Le point de départ du dernier film de Stéphane Lafleur, réalisateur québécois remarqué (En Terrains connus, Tu dors Nicole) est formidable : cinq personnes, au profil psychologique similaire à celui de cinq astronautes US en mission sur Mars, sont confinés – mais sur Terre – durant toute la durée de la mission spatiale dans des conditions similaires, de manière à permettre d’anticiper d’éventuels problèmes dans les relations humaines liées à l’isolement absolu. Voilà donc cinq volontaires à qui on impose (qui s’imposent plutôt à eux-mêmes) d’être « quelqu’un d’autre pendant de longs mois : une épreuve dont nul ne saurait sortir indemne, d’autant que, inévitablement, leurs propres désirs, leurs problèmes troubles vont interférer avec l’expérience scientifique.
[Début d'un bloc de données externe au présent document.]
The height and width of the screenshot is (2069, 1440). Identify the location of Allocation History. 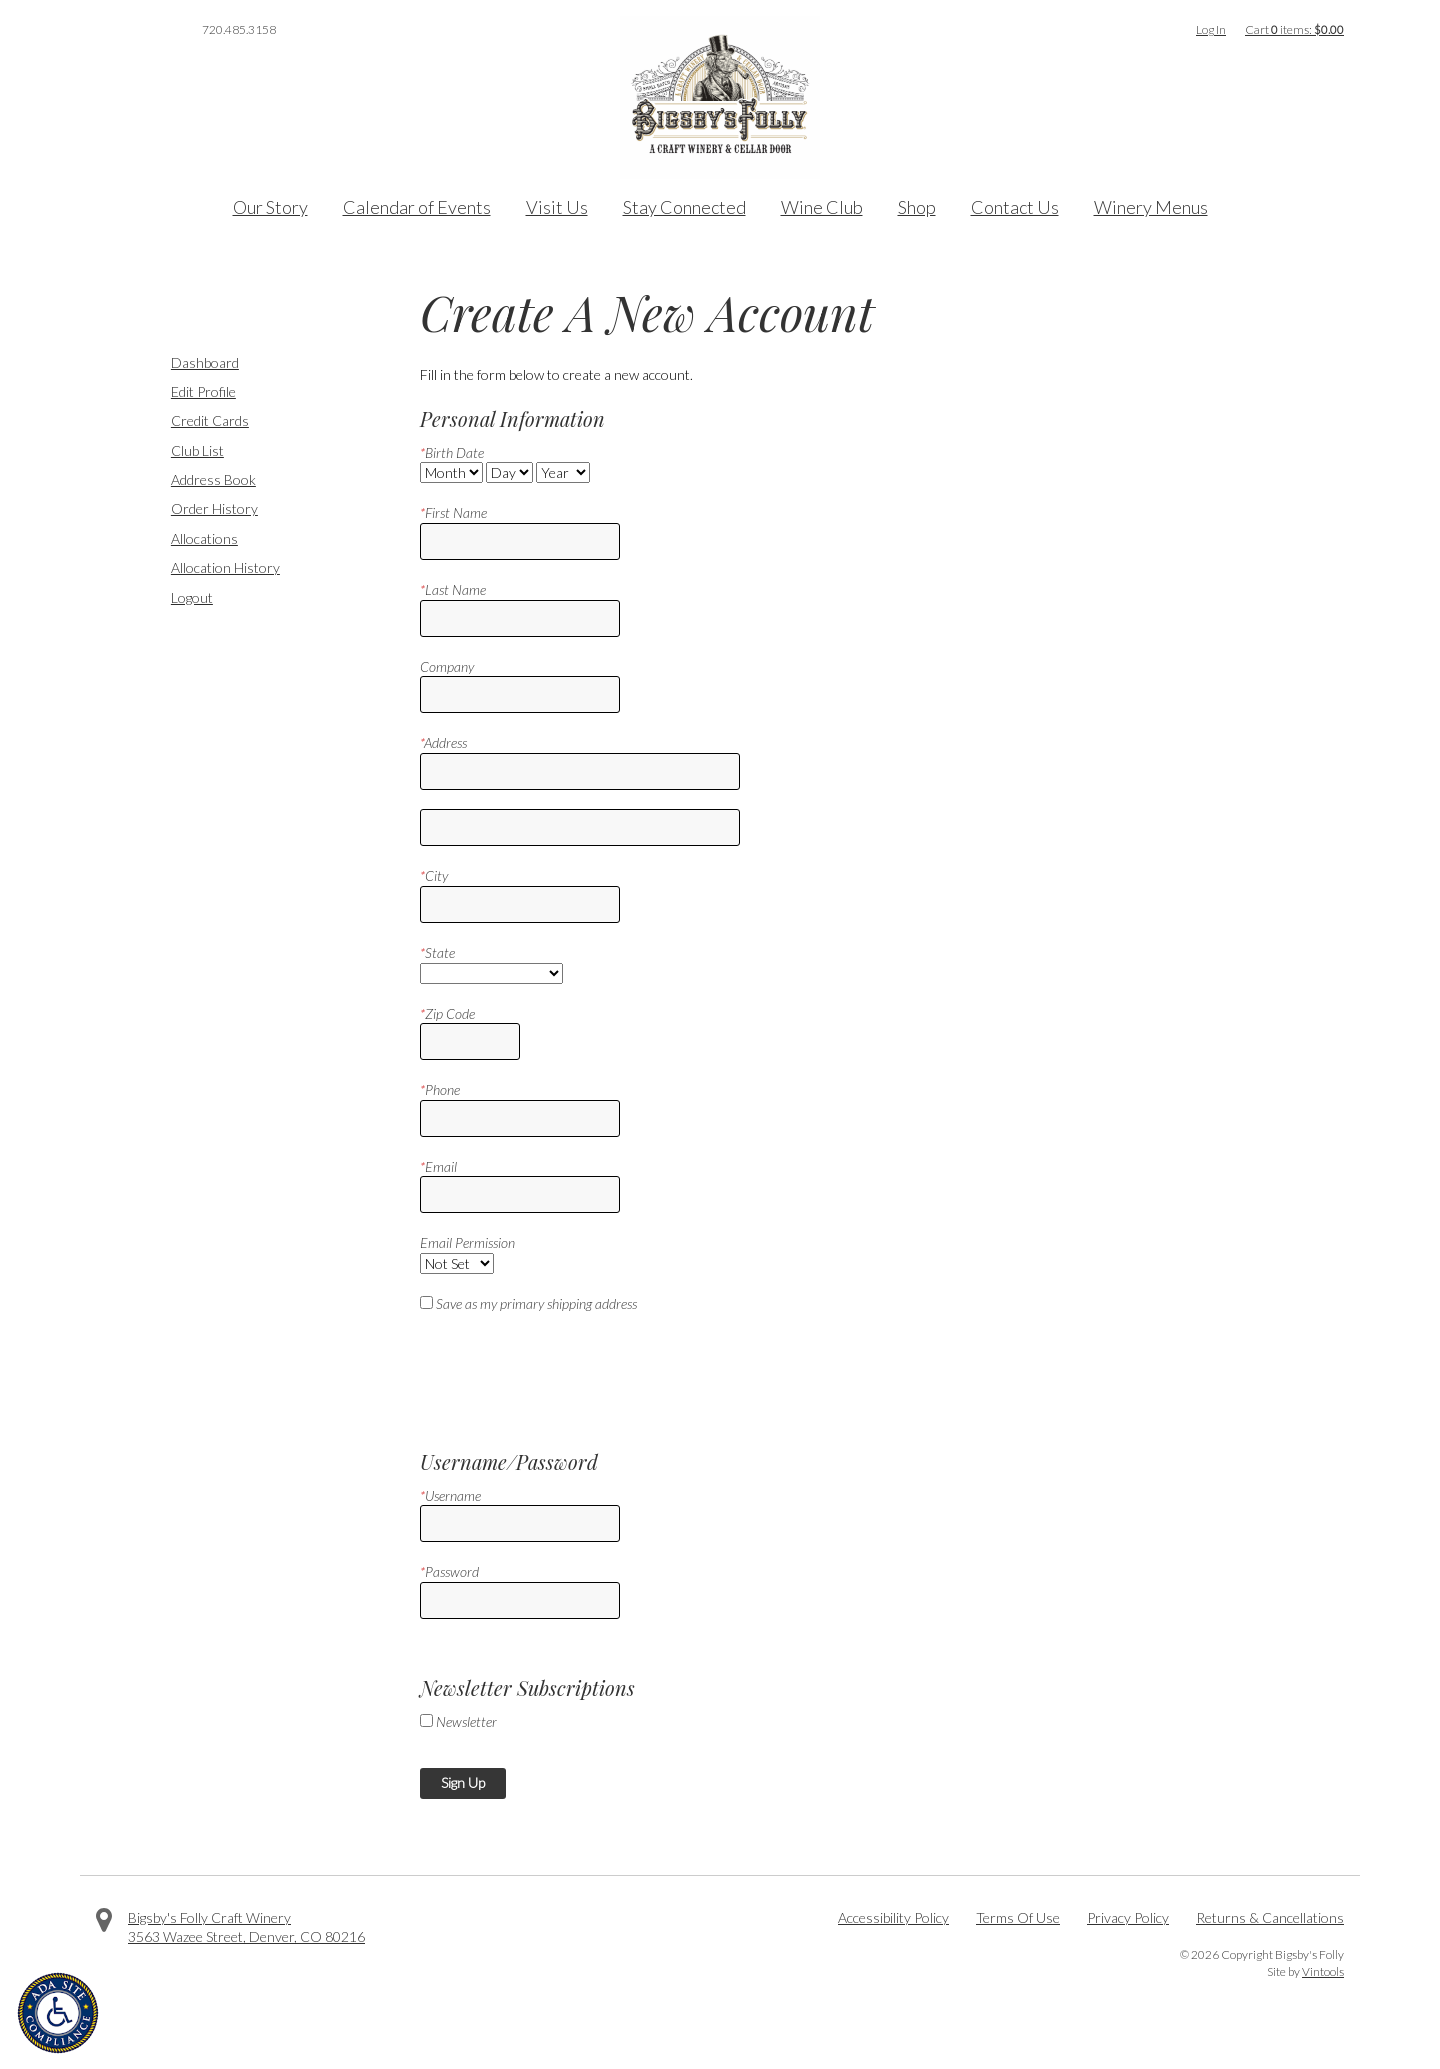 (225, 567).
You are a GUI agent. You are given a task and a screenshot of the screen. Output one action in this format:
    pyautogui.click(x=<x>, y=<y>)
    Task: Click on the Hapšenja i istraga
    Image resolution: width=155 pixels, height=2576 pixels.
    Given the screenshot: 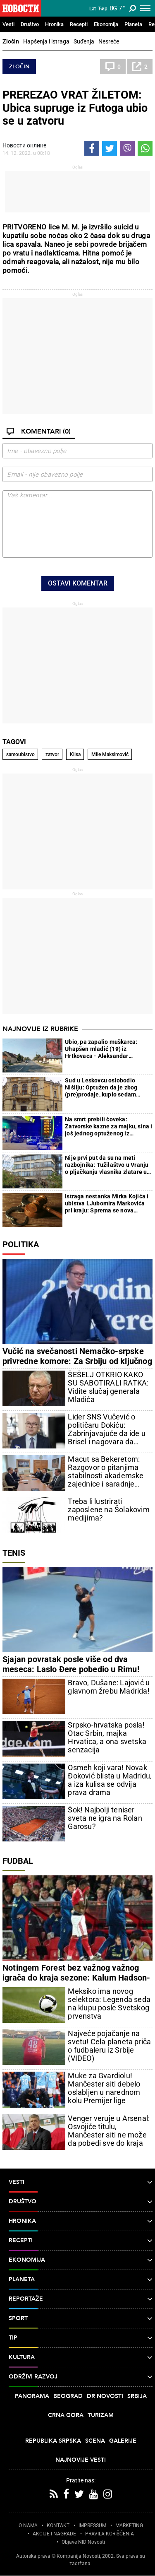 What is the action you would take?
    pyautogui.click(x=46, y=41)
    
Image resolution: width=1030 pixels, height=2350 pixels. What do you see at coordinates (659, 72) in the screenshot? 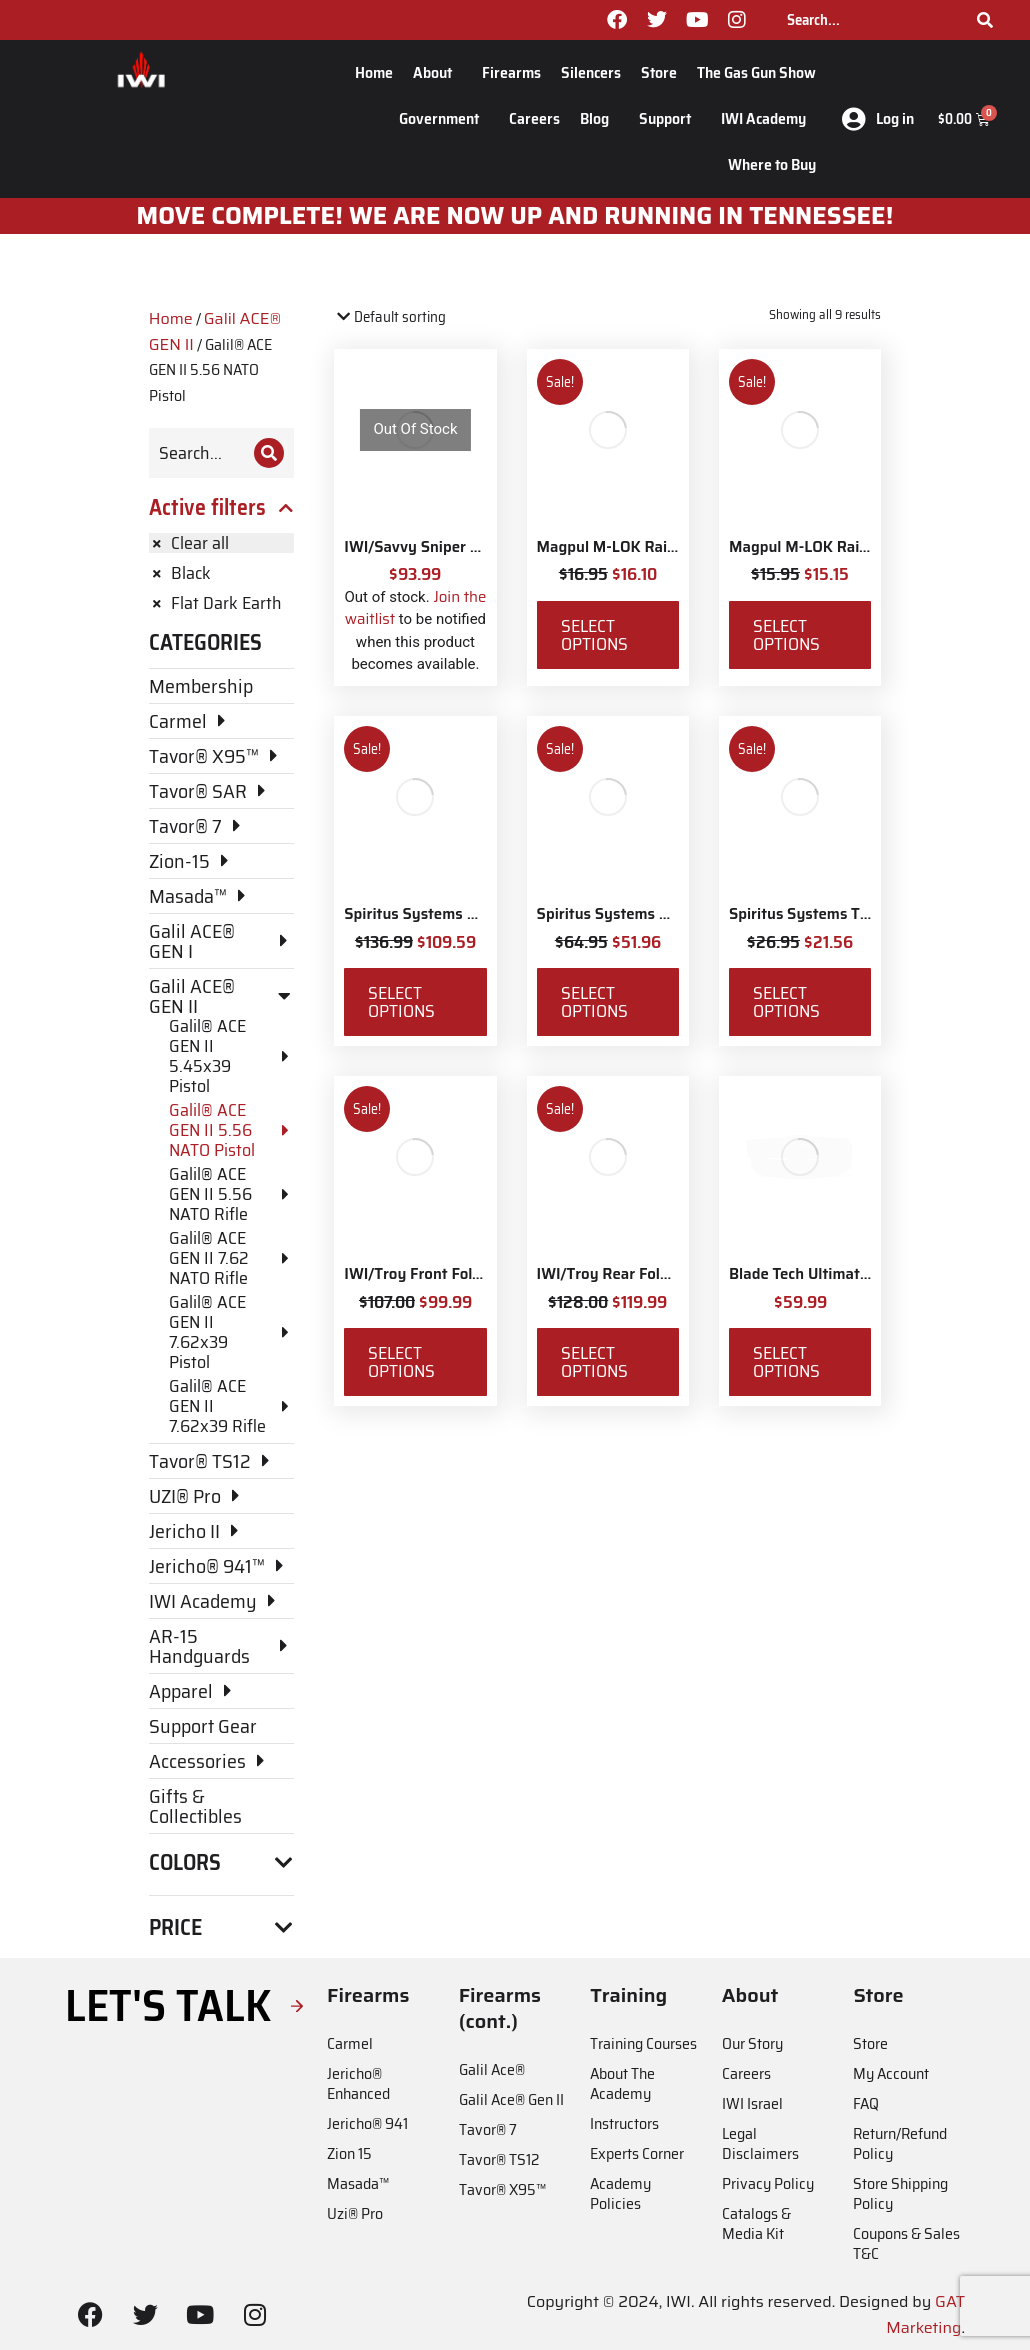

Le début de On dirait la planète Mars (dont les extérieurs sont filmés dans les paysages du Canada assez inédits à l’écran) fascine, entre trouble identitaire, abîme existentiel et quelques touches d’humour absurde, voire légèrement malaisant. Les décors intérieurs sont réduits au minimum, l’interprétation bien tenue (Steve Laplante, en particulier, est d’une sobriété et d’une précision remarquables dans le rôle principal), certains rebondissements du scénario sont effectivement bien trouvés : bref, on se prépare à profiter d’un petit film indépendant « high concept » comme on les adore…
Mais peu à peu, la magie s’étiole, un vague ennui s’installe, à peine traversé de temps à autre par une belle idée un peu plus stimulante ou par un gag bien vu. Les intermèdes oniriques sont particulièrement dénués d’intérêt, n’apportant rien au film. Et, en débit d’une sorte de « twist » intéressant, le film se conclut sans se conclure, comme si Lafleur n’avait pas osé aller jusqu’au bout de son sujet.
On dirait la planète Mars est un film dont le trop plein de thèmes (qu’est-ce qui constitue notre identité ? qu’est-ce qui détermine les interactions humaines dans la société ? voire même qu’est-ce que la réalité ?) contraste avec l’indécision générale du projet, avec la triste tiédeur du traitement. Il aurait fallu que Lafleur choisisse plus clairement de quoi il voulait parler, le genre de film qu’il voulait faire : de la distorsion et l’illusion du réel façon Philip K. Dick au huis clos psychologique, en passant par la comédie absurde, il avait le choix, et chaque option aurait pu donner un film intéressant. Ce que n’est pas du tout son On dirait la planète Mars.